Poco più di 30 anni fa c’era ancora la junta a Buenos Aires; 10 anni fa moriva Pinochet, capo delle forze armate cilene appena 8 anni prima. Nel Brasile a cui Paolo Rossi faceva la tripletta nell’82, comandavano i militari. In quel periodo c’era ancora Meza in Bolivia, l’ultimo generale-presidente. Vale lo stesso per l’Uruguay, dove fino al 1984 comandavano i colonelli. Il generale Stroessner in Paraguay avrebbe resistito addirittura fino al 1989.

Non c'è che dire: il vento del ’68 in Sudamerica è arrivato in ritardo. Un lieve ritardo di 40 anni con cui generali e colonnelli, quando non sono finiti in tribunale, sono andati in soffitta.

A conti fatti, l’unica eccezione è il Venezuela. La repubblica bolivarista di Chavez è rimasta per un po' l’ultimo esempio di presidenzialismo in divisa, benché dismessa. In divisa da parà precisamente, quella del 422° Batallón Briceño della 42° Brigada de Infanteria Paracaidista.

Vale la pena chiarire.

Ci si è molto adoperati per identificare la diversità di Chavez rispetto ai regimi “con gli stivali” del Sudamerica anni ’70 e ‘80. Chavez era amato dalle piazze rosse qui in Occidente. Col suo antagonismo, la sua retorica guevariana, le sue alleanze scomode, chiamarlo dittatore era diventato uno sforzo per molti illuminati.

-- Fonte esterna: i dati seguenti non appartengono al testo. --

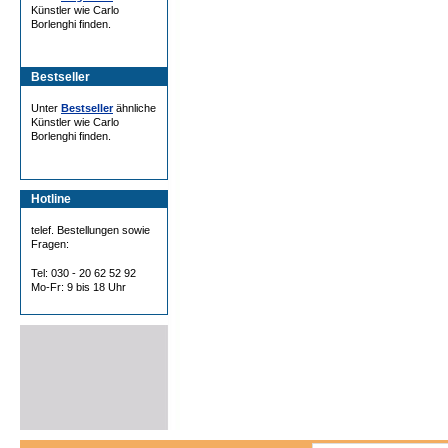
Künstler wie Carlo
Borlenghi finden.
Bestseller
Unter
Bestseller
ähnliche
Künstler wie Carlo
Borlenghi finden.
Hotline
telef. Bestellungen sowie
Fragen:
Tel: 030 - 20 62 52 92
Mo-Fr: 9 bis 18 Uhr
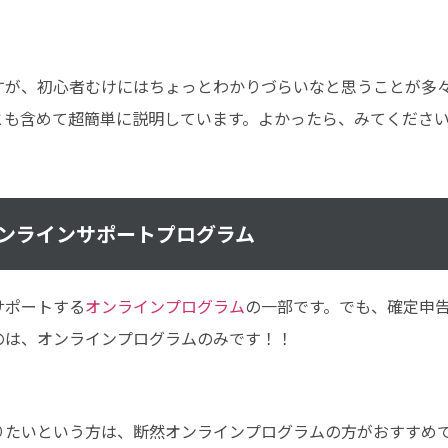
すが、初心者むけにはちょっとわかりづらいなと思うことが多
とも含めて超簡単に説明しています。よかったら、みてくださ
ンラインサポートプログラム
サポートする
オンラインプログラム
の一部です。でも、確定申
のは、オンラインプログラムのみです！！
りたいという方は、断然オンラインプログラムの方がおすすめ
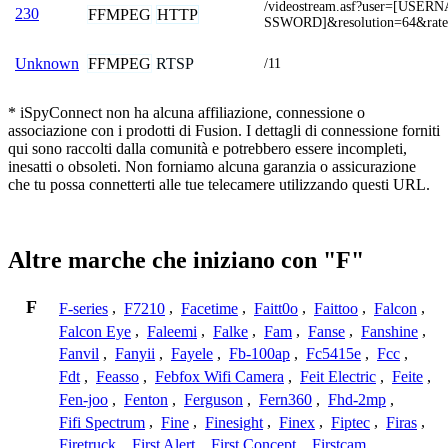
/videostream.asf?user=[USE
230
FFMPEG
HTTP
SSWORD]&resolution=64&rat
FFMPEG
RTSP
Unknown
/11
* iSpyConnect non ha alcuna affiliazione, connessione o
associazione con i prodotti di Fusion. I dettagli di connessione forniti
qui sono raccolti dalla comunità e potrebbero essere incompleti,
inesatti o obsoleti. Non forniamo alcuna garanzia o assicurazione
che tu possa connetterti alle tue telecamere utilizzando questi URL.
Altre marche che iniziano con "F"
F
F-series
,
F7210
,
Facetime
,
Faitt0o
,
Faittoo
,
Falcon
,
Falcon Eye
,
Faleemi
,
Falke
,
Fam
,
Fanse
,
Fanshine
,
Fanvil
,
Fanyii
,
Fayele
,
Fb-100ap
,
Fc5415e
,
Fcc
,
Fdt
,
Feasso
,
Febfox Wifi Camera
,
Feit Electric
,
Feite
,
Fen-joo
,
Fenton
,
Ferguson
,
Fern360
,
Fhd-2mp
,
Fifi Spectrum
,
Fine
,
Finesight
,
Finex
,
Fiptec
,
Firas
,
Firetruck
,
First Alert
,
First Concept
,
Firstcam
,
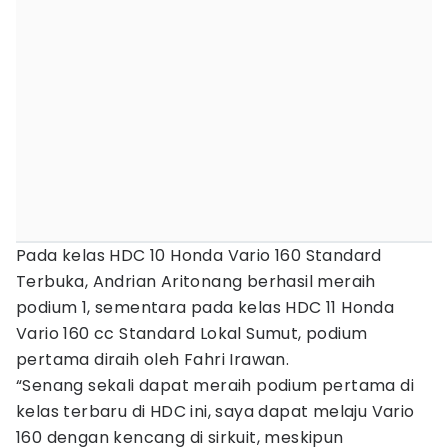
Pada kelas HDC 10 Honda Vario 160 Standard
Terbuka, Andrian Aritonang berhasil meraih
podium 1, sementara pada kelas HDC 11 Honda
Vario 160 cc Standard Lokal Sumut, podium
pertama diraih oleh Fahri Irawan.
“Senang sekali dapat meraih podium pertama di
kelas terbaru di HDC ini, saya dapat melaju Vario
160 dengan kencang di sirkuit, meskipun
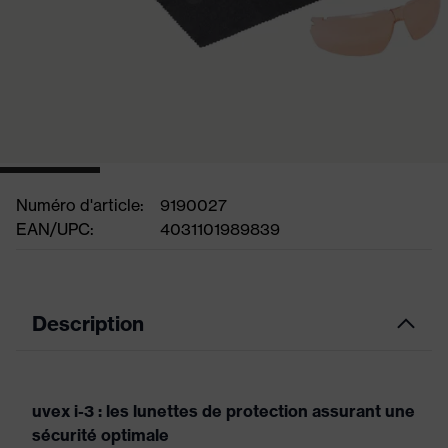
Numéro d'article:
9190027
EAN/UPC:
4031101989839
Description
uvex i-3 : les lunettes de protection assurant une
sécurité optimale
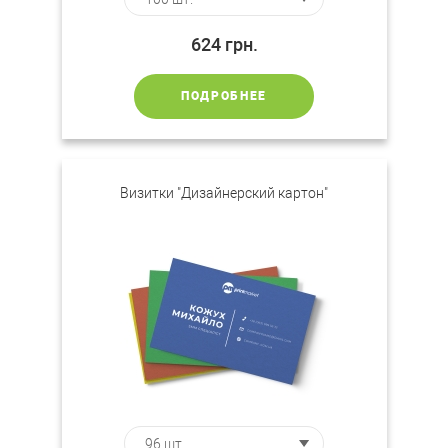
624
грн.
ПОДРОБНЕЕ
Визитки "Дизайнерский картон"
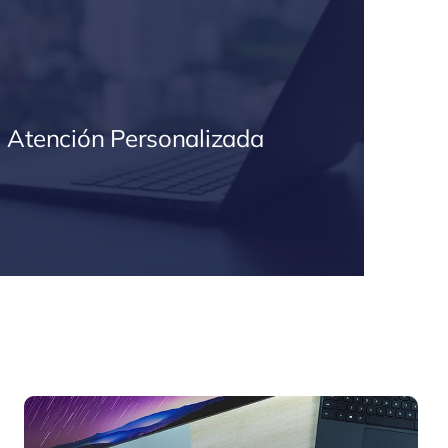
Atención Personalizada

In realtà il bolivarismo, forma autoreferenziata di un vago concetto di socialismo, è sempre stato ideologicamente trasversale. Con buona pace di chi voleva farne un mito esclusivo, la forte connotazione cattolica della società venezuelana, lo obbligava a un distacco netto dalle forme di socialismo reale ateo e marxista a cui ci si è abituati in Europa e nel mondo.

La forte presenza dello Stato nell’Economia rendevano anzi il potere militare di Caracas più vicino alla defunta Argentina di Videla, di quanto l’Argentina stessa fosse al Cile di Pinochet, liberista e anglofilo da sempre. In altri termini, gli autoritarismi latini si sovrapponevano e si distanziavano ben oltre il colore ufficiale delle bandiere.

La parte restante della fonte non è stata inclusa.